* _WHAT YOU WILL DO_: Each record should be given again exactly, and any picture in it left out.

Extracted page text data

+ + +

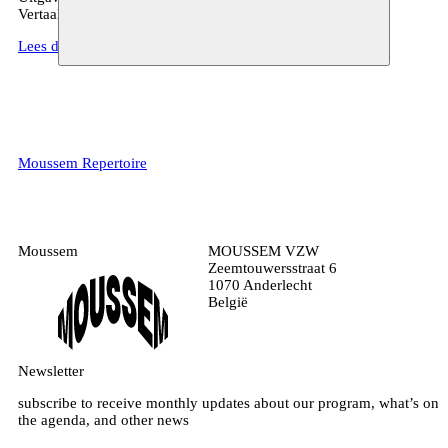
Vertaald door Lore Baeten
Lees de recensie > theaterkrant.nl
Moussem Repertoire
Moussem
MOUSSEM VZW
Zeemtouwersstraat 6
1070 Anderlecht
België
Newsletter
subscribe to receive monthly updates about our program, what’s on
the agenda, and other news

+ + +

* _ANSWER TO THE PROBLEM_:
Vertaald door Lore Baeten
Lees de recensie > theaterkrant.nl
Moussem Repertoire
Moussem
MOUSSEM VZW
Zeemtouwersstraat 6
1070 Anderlecht
België
Newsletter
subscribe to receive monthly updates about our program, what’s on
the agenda, and other news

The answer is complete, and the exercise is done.